Task to carry out
Wherever a line of the records contains "variety", copy that line.
--- Data provided Enclosed Below ---
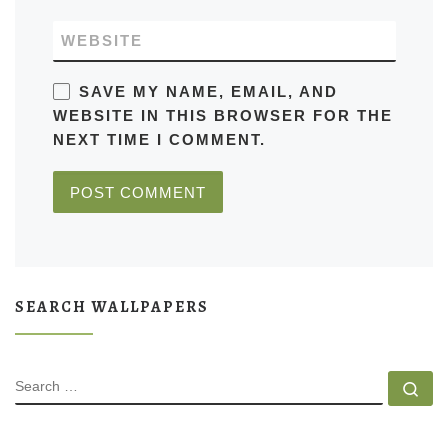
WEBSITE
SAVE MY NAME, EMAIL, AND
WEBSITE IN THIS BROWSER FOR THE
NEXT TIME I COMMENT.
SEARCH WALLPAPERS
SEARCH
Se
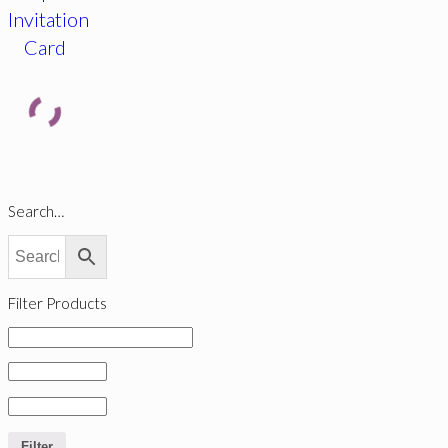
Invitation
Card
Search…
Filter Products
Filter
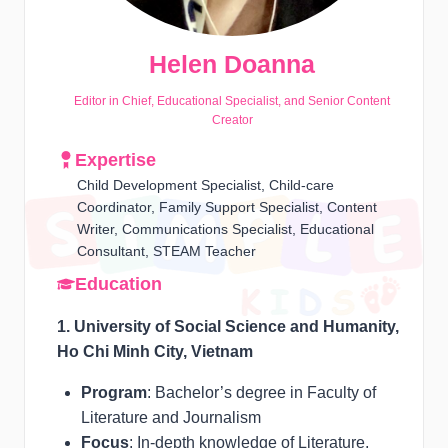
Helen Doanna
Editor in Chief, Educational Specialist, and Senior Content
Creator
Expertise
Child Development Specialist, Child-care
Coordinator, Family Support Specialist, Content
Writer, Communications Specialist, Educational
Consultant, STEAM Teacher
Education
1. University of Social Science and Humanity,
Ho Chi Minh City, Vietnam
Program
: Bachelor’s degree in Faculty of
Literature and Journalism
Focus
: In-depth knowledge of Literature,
--- End of Enclosed Data provided ---
--- Data provided Enclosed Below ---
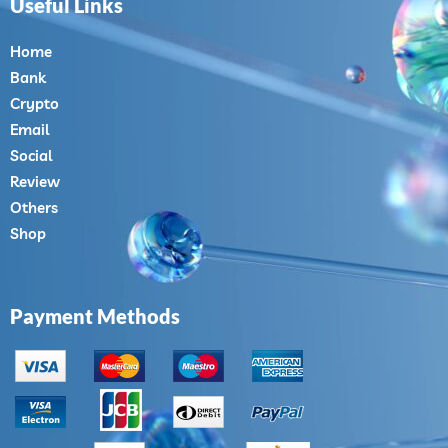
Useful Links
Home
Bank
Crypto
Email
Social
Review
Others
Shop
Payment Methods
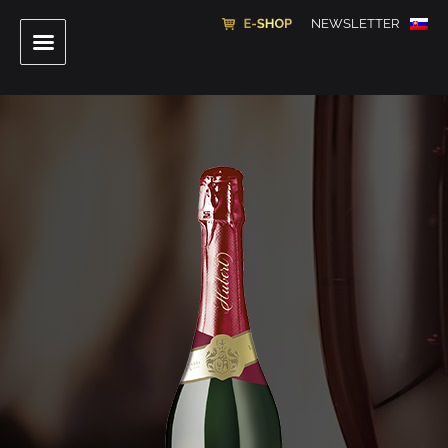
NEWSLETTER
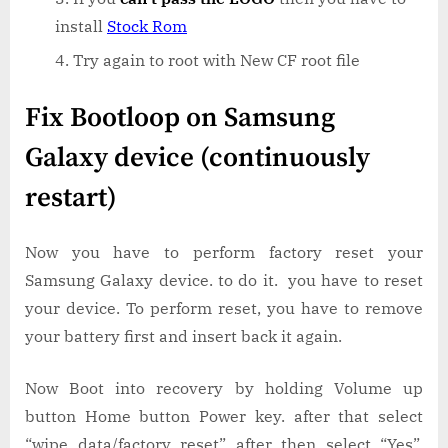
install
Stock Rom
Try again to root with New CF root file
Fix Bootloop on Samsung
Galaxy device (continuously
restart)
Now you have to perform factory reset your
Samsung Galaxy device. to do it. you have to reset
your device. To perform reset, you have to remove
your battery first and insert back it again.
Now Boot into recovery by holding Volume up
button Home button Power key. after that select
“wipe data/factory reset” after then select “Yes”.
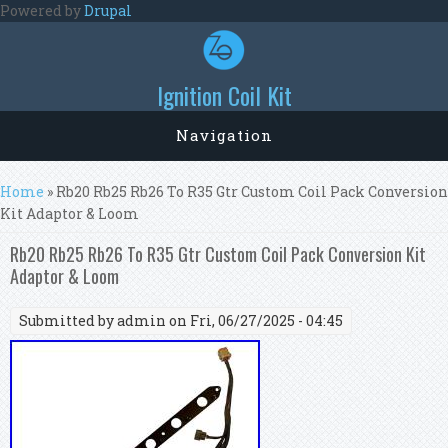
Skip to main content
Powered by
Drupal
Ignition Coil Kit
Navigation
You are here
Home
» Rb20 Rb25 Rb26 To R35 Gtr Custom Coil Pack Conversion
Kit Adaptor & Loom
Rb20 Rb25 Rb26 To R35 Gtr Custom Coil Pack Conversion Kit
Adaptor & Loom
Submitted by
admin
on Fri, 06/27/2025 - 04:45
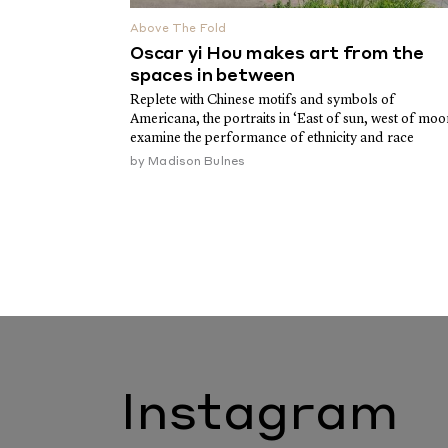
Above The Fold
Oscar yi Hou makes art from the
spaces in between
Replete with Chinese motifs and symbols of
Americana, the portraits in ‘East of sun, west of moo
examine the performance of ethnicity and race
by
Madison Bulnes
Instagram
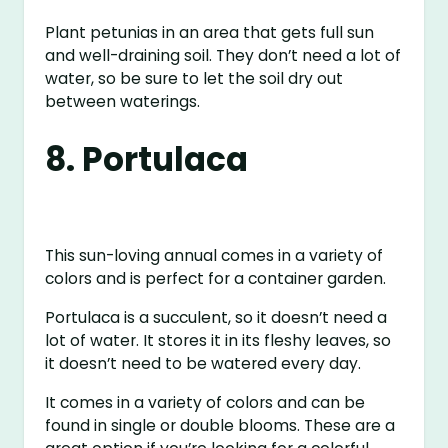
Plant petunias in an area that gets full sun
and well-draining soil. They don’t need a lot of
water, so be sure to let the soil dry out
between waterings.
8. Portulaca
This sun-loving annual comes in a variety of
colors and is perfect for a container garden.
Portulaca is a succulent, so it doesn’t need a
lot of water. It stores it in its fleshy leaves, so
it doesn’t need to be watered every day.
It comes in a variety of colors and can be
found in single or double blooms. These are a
--- End of Enclosed Data provided ---
--- Data provided Enclosed Below ---
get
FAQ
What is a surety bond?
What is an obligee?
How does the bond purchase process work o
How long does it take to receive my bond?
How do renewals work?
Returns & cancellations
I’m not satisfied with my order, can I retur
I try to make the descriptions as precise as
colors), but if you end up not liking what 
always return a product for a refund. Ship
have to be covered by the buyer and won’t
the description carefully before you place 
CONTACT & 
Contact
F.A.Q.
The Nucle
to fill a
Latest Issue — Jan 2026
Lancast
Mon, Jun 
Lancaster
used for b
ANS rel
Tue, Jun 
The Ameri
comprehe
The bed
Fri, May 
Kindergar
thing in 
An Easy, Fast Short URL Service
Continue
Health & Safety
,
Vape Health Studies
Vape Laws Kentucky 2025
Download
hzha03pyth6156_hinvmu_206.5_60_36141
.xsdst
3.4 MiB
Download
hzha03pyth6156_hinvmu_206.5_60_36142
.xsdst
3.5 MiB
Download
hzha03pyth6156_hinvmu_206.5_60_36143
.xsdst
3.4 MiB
--- End of Enclosed Data provided ---
Exercise answer
This sun-loving annual comes in a variety of
It comes in a variety of colors and can be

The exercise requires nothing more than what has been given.